_What you are asked to do:_ Without changing a single word, write out every entry.

▬▬▬▬▬▬

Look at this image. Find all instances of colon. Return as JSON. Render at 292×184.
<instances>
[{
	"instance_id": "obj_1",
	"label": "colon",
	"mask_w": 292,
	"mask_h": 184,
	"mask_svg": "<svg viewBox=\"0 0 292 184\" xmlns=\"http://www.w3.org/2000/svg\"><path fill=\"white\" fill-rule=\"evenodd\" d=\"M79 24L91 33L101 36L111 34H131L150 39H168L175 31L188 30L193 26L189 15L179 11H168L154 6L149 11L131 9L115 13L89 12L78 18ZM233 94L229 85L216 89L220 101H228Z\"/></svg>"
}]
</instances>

▬▬▬▬▬▬

_Written response:_
Look at this image. Find all instances of colon. Return as JSON. Render at 292×184.
<instances>
[{
	"instance_id": "obj_1",
	"label": "colon",
	"mask_w": 292,
	"mask_h": 184,
	"mask_svg": "<svg viewBox=\"0 0 292 184\" xmlns=\"http://www.w3.org/2000/svg\"><path fill=\"white\" fill-rule=\"evenodd\" d=\"M79 24L91 33L101 36L111 34H131L150 39H168L175 31L188 30L193 26L189 15L179 11H168L154 6L149 11L131 9L115 13L89 12L78 18ZM233 94L229 85L216 89L220 101H228Z\"/></svg>"
}]
</instances>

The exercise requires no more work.